About the Exhibition
As a cartoonist being asked to exhibit your work is like receiving a death threat. Trust me, I have tried both.
As most of my cartoonist friends and colleagues, I am - to some degree - an introvert. In a way we hold out a piece of paper between ourselves and the world - showing our work, but not ourselves.
I have often described it like being a stand-up comedian, performing on a stage - addressing a dark and empty theater. In the moment, we cannot see or hear our audience and their reactions - if any.
So we must rely on our own process, and in a sense draw for ourselves.
And in a sense it is the process itself that is the prize:
Finding the essence of the subject, sketching, thinking and combining different paradigms, is superbly gratifying.
I draw cartoons not with the intention to voice my own opinion, but rather to ask a question - to investigate. To try to understand the issue at hand: Politics, conflicts, injustice, misuse of power, violation of human rights or simply everyday life.
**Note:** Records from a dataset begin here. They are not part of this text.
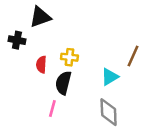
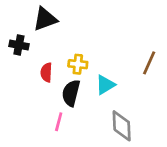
cyan triangle: (110, 77) -> (105, 85), moved

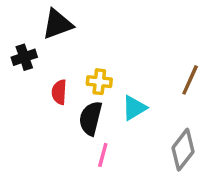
black cross: (19, 45) -> (24, 57), turned -30
pink line: (59, 122) -> (103, 155), moved
gray diamond: (122, 126) -> (183, 150), moved, turned 40

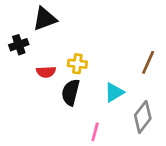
red semicircle: (59, 92) -> (46, 72), turned -96
cyan triangle: (134, 108) -> (114, 92), moved
pink line: (103, 155) -> (95, 132), moved

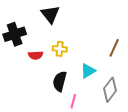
black triangle: (45, 19) -> (50, 14), moved, turned -48
black cross: (19, 45) -> (15, 34), size x1.5
black semicircle: (71, 92) -> (60, 81), moved

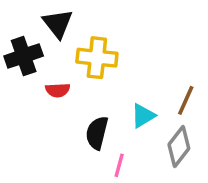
black triangle: (50, 14) -> (58, 24), moved
brown line: (114, 48) -> (186, 100), moved
yellow cross: (60, 49) -> (97, 58), moved, size x1.6

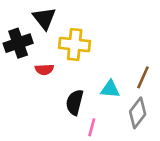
cyan triangle: (143, 116) -> (110, 89), turned 36

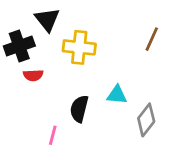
red semicircle: (44, 69) -> (33, 75), moved
brown line: (143, 77) -> (152, 39), moved
pink line: (92, 127) -> (53, 135), moved

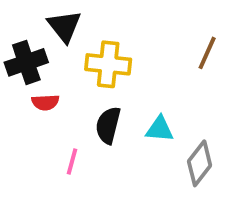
black semicircle: (79, 109) -> (108, 125), moved
pink line: (53, 135) -> (72, 161), moved

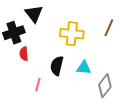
yellow cross: (108, 64) -> (72, 34), moved
red semicircle: (45, 102) -> (24, 54), turned 88

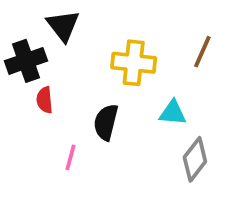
cyan triangle: (84, 68) -> (173, 113), moved

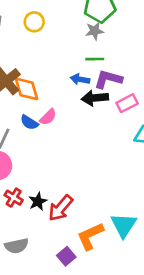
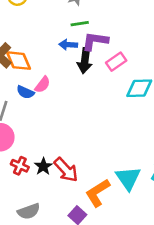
black arrow: (95, 98) -> (85, 61), turned -70
red arrow: (61, 208) -> (66, 170), turned -76

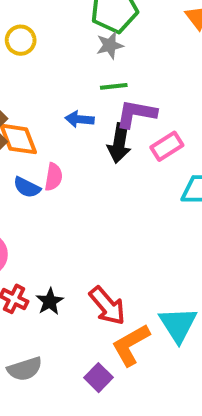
blue arrow: (68, 45) -> (79, 119), moved
pink semicircle: (43, 85) -> (54, 177), turned -30
red arrow: (66, 170) -> (107, 306), moved

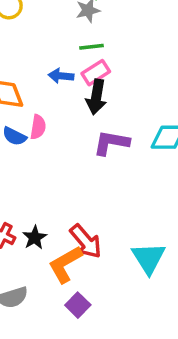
purple L-shape: (136, 114) -> (111, 143), moved
pink rectangle: (167, 146) -> (96, 73), moved
orange L-shape: (131, 345) -> (65, 264), moved

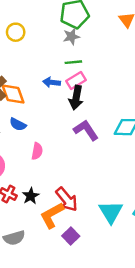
pink semicircle: (38, 127) -> (37, 151), moved
purple L-shape: (111, 143) -> (86, 130), turned 45
purple square: (78, 305) -> (71, 236), moved

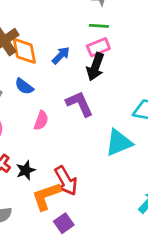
blue arrow: (52, 82) -> (61, 55), moved, turned 119
purple L-shape: (86, 130) -> (79, 104), moved
cyan triangle: (111, 212) -> (119, 143), moved, turned 30

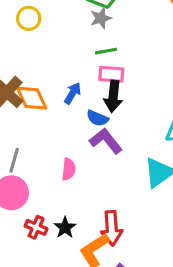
pink rectangle: (98, 47) -> (111, 74), turned 40
blue semicircle: (24, 86) -> (97, 118), moved
red arrow: (66, 181) -> (112, 228), turned 40

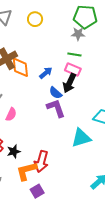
pink semicircle: (69, 169) -> (11, 114), moved

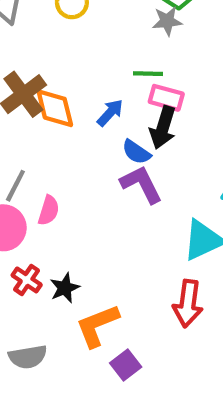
green line: (74, 55) -> (148, 74), moved
red arrow: (41, 161) -> (188, 304), moved

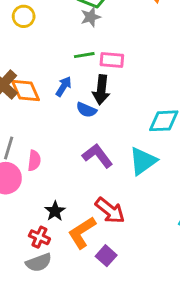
pink rectangle: (166, 98) -> (112, 60), moved
purple L-shape: (141, 184) -> (98, 156), moved
red cross: (27, 280) -> (39, 237), moved
red arrow: (188, 304) -> (110, 211), moved, turned -48

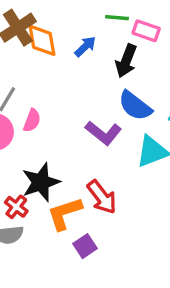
blue semicircle: (86, 110) -> (135, 106), moved, size x1.5
purple L-shape: (98, 156) -> (103, 133), turned 152
black star: (55, 211) -> (41, 182), size x1.6

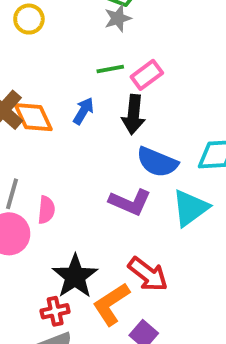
pink rectangle: (146, 31) -> (147, 75), turned -40
red cross: (16, 207) -> (55, 311), turned -35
To see how it resonates with me - as it hopefully will for my audience.
This is a truly visual process. Almost always I need to have my pencil in hand to get ideas. I don’t know how it works, but I imagine that I use alternating and sometimes very remote parts of my brain in the process. I have later learned, that many of my colleagues experience the exactly same.
I have chosen to show 100 pieces of work from roughly the last ten years, covering most of the threats mankind is currently faced with. Most of these include ourselves.